■ **What the exercise asks**: Each entry below needs to be reproduced exactly as given.

[Transcribed page contents]
- - - - - - -

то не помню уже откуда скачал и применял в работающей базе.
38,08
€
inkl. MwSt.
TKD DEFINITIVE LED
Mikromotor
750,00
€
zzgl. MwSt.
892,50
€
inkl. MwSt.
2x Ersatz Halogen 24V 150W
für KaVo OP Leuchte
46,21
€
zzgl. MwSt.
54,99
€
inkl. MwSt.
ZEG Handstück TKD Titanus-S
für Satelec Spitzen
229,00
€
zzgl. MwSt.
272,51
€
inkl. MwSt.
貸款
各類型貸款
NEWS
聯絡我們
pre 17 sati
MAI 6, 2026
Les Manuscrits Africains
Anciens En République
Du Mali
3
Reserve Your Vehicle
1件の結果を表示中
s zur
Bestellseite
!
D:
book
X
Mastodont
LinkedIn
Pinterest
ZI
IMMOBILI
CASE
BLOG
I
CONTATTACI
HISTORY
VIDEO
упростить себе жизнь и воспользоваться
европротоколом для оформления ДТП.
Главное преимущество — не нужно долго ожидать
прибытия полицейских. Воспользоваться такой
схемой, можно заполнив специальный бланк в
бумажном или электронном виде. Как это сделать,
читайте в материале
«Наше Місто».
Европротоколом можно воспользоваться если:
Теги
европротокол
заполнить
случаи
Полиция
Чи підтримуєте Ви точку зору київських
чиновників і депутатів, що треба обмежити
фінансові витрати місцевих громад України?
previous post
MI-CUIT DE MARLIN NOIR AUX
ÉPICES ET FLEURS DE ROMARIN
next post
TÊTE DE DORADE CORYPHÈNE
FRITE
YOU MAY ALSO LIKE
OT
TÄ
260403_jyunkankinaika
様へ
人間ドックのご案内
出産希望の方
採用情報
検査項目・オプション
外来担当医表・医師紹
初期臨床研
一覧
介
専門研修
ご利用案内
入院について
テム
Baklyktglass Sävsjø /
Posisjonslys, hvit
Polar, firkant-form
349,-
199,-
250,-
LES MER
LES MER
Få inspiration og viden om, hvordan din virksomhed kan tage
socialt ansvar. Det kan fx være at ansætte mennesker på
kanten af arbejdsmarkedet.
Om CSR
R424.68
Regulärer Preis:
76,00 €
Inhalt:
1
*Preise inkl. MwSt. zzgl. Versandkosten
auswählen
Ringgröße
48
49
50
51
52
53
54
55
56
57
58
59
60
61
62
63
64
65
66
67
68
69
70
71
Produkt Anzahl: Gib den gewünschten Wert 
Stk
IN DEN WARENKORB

- - - - - - -

■ **Exercise response**:
то не помню уже откуда скачал и применял в работающей базе.
38,08
€
inkl. MwSt.
TKD DEFINITIVE LED
Mikromotor
750,00
€
zzgl. MwSt.
892,50
€
inkl. MwSt.
2x Ersatz Halogen 24V 150W
für KaVo OP Leuchte
46,21
€
zzgl. MwSt.
54,99
€
inkl. MwSt.
ZEG Handstück TKD Titanus-S
für Satelec Spitzen
229,00
€
zzgl. MwSt.
272,51
€
inkl. MwSt.
貸款
各類型貸款
NEWS
聯絡我們
pre 17 sati
MAI 6, 2026
Les Manuscrits Africains
Anciens En République
Du Mali
3
Reserve Your Vehicle
1件の結果を表示中
s zur
Bestellseite
!
D:
book
X
Mastodont
LinkedIn
Pinterest
ZI
IMMOBILI
CASE
BLOG
I
CONTATTACI
HISTORY
VIDEO
упростить себе жизнь и воспользоваться
европротоколом для оформления ДТП.
Главное преимущество — не нужно долго ожидать
прибытия полицейских. Воспользоваться такой
схемой, можно заполнив специальный бланк в
бумажном или электронном виде. Как это сделать,
читайте в материале
«Наше Місто».
Европротоколом можно воспользоваться если:
Теги
европротокол
заполнить
случаи
Полиция
Чи підтримуєте Ви точку зору київських
чиновників і депутатів, що треба обмежити
фінансові витрати місцевих громад України?
previous post
MI-CUIT DE MARLIN NOIR AUX
ÉPICES ET FLEURS DE ROMARIN
next post
TÊTE DE DORADE CORYPHÈNE
FRITE
YOU MAY ALSO LIKE
OT
TÄ
260403_jyunkankinaika
様へ
人間ドックのご案内
出産希望の方
採用情報
検査項目・オプション
外来担当医表・医師紹
初期臨床研
一覧
介
専門研修
ご利用案内
入院について
テム
Baklyktglass Sävsjø /
Posisjonslys, hvit
Polar, firkant-form
349,-
199,-
250,-
LES MER
LES MER
Få inspiration og viden om, hvordan din virksomhed kan tage
socialt ansvar. Det kan fx være at ansætte mennesker på
kanten af arbejdsmarkedet.
Om CSR
R424.68
Regulärer Preis:
76,00 €
Inhalt:
1
*Preise inkl. MwSt. zzgl. Versandkosten
auswählen
Ringgröße
48
49
50
51
52
53
54
55
56
57
58
59
60
61
62
63
64
65
66
67
68
69
70
71
Produkt Anzahl: Gib den gewünschten Wert 
Stk
IN DEN WARENKORB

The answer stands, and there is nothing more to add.